Hi!
I’m experiencing one or more than one problem with my training.
First problem:
training freeze:
Experienced at random even after hours of training (up to 12h, 5 epochs).
After it happens the cpu/gpu usage is very low but the process is still running.
No warning, or errors.
Second problem:
training shutdown:
Experienced only one time after trying to restart training.
error:
malloc(): mismatching next->prev_size (unsorted)
Aborted (core dumped)
Unfortunately I’ve modified a lot of component of the model since the last functioning version, so I’m not able to identify the source exactly.
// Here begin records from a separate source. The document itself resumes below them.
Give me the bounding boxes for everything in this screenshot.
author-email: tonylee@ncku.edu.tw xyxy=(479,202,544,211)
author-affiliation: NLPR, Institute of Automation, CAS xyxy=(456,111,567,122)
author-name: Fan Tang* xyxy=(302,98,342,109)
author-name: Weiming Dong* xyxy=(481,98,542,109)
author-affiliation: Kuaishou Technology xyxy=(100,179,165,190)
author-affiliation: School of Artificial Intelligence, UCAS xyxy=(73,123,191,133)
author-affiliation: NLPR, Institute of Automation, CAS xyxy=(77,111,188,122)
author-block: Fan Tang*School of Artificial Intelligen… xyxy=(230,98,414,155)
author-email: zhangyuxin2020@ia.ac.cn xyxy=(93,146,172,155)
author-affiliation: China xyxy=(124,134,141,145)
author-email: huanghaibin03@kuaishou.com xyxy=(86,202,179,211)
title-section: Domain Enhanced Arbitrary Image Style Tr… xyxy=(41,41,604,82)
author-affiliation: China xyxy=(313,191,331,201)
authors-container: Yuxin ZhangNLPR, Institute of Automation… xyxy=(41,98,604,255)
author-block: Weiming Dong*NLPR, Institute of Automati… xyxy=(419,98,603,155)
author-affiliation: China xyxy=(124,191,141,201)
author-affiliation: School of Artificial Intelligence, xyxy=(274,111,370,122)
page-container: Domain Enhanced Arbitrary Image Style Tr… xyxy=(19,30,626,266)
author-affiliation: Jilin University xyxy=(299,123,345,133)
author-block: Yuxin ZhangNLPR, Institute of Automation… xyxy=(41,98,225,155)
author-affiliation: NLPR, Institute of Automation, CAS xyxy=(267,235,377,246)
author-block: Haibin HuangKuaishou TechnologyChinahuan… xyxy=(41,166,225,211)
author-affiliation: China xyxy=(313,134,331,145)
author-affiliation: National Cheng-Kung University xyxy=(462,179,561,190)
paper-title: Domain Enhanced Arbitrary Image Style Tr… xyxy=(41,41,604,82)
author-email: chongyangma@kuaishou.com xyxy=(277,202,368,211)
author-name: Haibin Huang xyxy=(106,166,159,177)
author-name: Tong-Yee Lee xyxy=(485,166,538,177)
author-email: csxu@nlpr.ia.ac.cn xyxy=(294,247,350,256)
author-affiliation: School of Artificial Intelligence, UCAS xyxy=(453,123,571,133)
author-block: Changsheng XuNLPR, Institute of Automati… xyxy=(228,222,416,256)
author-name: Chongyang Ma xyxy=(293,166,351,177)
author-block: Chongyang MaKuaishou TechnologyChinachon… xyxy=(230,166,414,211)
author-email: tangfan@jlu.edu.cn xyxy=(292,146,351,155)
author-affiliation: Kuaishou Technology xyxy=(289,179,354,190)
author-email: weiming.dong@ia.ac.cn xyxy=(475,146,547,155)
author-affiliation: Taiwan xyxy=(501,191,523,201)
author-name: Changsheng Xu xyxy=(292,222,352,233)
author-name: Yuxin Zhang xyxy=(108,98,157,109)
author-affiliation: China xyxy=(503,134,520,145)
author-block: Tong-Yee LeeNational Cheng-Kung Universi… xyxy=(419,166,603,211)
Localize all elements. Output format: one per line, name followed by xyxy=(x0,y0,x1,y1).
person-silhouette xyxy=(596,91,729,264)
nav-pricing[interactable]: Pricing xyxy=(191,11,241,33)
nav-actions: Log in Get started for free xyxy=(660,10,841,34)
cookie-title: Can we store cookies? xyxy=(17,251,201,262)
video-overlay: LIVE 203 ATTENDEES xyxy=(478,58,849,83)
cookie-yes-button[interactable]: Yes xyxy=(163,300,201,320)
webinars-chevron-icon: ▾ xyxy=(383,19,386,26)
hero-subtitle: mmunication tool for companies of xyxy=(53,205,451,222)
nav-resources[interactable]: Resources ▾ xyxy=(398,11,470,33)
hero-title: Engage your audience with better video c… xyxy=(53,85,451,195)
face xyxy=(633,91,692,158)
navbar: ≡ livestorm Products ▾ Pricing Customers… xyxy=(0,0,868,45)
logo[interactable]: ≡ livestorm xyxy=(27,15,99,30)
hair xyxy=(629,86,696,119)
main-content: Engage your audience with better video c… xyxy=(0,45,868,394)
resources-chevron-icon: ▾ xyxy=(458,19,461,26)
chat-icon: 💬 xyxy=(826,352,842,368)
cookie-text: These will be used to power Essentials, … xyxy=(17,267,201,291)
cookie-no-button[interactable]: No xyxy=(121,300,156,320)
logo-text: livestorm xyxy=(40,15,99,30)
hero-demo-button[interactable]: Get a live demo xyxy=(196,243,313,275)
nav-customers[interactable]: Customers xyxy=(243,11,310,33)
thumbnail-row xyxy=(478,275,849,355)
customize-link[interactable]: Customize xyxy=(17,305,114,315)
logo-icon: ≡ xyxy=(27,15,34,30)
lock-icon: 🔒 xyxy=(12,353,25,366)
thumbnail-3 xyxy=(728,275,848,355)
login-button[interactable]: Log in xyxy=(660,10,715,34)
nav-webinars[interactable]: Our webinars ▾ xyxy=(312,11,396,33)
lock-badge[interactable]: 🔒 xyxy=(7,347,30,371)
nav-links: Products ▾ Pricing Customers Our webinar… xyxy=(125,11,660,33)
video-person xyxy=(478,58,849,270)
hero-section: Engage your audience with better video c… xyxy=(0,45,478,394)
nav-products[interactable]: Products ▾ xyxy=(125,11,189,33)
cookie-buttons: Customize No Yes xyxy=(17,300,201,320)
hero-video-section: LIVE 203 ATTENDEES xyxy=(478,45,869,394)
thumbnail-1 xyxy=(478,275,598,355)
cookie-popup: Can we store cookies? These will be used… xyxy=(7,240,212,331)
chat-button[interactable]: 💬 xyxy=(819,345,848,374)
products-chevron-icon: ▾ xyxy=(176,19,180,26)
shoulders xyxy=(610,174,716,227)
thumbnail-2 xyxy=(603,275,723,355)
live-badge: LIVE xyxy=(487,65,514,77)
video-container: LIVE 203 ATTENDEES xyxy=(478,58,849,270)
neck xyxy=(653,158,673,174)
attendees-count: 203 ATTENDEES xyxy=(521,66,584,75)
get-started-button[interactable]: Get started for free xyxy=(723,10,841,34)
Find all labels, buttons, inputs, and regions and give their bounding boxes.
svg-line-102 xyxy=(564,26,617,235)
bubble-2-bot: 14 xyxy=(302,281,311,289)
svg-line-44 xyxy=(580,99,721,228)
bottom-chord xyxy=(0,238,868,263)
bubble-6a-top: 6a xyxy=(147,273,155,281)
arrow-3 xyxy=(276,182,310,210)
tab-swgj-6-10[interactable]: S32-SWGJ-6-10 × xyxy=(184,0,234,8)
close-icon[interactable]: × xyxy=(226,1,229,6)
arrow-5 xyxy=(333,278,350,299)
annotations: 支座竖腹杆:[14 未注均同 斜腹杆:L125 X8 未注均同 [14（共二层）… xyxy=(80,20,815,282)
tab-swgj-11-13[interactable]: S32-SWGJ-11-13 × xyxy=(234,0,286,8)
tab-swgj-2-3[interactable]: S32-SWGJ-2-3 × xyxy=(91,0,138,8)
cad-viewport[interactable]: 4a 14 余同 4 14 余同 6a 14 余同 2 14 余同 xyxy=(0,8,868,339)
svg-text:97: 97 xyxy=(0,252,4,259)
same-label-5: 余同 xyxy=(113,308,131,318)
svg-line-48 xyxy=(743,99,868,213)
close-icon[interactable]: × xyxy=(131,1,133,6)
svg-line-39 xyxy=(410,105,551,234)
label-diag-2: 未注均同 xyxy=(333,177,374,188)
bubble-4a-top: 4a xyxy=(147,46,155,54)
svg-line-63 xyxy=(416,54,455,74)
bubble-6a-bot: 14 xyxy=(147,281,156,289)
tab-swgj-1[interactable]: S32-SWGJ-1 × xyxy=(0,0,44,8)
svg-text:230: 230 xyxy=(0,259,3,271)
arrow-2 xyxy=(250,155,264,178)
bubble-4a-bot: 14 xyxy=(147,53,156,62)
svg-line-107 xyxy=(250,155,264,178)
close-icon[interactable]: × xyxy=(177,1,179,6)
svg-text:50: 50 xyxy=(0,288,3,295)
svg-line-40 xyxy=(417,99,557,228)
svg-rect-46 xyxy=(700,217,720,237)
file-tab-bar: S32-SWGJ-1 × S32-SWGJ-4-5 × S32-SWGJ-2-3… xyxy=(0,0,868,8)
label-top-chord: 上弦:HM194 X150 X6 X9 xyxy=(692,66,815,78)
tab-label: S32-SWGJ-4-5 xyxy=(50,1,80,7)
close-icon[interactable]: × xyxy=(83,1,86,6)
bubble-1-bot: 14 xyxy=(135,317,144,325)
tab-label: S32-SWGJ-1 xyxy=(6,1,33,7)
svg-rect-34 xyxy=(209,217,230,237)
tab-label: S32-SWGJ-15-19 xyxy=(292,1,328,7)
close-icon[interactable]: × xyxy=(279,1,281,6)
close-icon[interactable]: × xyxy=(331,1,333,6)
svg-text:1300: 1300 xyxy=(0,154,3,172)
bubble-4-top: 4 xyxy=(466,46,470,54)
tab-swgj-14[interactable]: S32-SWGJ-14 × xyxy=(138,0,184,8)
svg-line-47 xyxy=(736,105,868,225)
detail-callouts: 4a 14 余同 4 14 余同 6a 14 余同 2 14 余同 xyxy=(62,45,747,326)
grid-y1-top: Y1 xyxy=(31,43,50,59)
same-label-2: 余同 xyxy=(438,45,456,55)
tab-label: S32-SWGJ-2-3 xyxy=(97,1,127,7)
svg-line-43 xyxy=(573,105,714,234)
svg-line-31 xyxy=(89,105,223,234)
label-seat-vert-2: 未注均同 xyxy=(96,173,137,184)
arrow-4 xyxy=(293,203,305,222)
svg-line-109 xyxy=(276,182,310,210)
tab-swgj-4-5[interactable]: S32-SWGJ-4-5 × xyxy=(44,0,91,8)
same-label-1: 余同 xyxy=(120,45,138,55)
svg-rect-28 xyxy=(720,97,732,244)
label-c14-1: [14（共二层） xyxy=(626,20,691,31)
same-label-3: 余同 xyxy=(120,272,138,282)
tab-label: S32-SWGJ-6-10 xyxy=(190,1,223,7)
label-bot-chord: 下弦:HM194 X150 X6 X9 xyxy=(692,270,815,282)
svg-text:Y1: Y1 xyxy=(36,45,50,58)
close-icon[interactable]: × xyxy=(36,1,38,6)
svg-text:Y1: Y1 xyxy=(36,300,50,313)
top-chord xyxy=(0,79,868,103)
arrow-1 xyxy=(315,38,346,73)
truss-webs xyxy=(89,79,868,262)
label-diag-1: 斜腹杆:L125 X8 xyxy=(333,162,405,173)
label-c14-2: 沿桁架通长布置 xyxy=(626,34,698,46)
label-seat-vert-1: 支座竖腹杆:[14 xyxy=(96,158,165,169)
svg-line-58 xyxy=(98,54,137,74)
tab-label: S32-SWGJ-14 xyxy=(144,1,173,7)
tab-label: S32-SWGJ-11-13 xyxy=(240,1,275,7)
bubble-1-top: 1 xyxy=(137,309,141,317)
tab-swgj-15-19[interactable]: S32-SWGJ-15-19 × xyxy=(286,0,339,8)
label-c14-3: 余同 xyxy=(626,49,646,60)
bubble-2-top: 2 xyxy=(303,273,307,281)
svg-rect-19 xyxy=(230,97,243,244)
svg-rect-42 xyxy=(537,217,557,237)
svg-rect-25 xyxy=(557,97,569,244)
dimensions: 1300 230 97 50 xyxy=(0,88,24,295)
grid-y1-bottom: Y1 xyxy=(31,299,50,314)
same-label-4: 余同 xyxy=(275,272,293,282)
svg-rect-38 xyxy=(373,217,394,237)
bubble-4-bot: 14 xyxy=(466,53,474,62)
I suspect it has something to do with a modified version of collate_fn.
def default_collate_mod(batch):
r"""Puts each data field into a tensor with outer dimension batch size"""
elem = batch[0]
elem_type = type(elem)
if isinstance(elem, torch.Tensor):
out = None
elem_size = elem.size()
if not all(elem.shape == elem_size for elem in batch):
#you can feed this to a linear layer and then separate again in batches
return ([el.shape[0] for el in batch], torch.cat(batch))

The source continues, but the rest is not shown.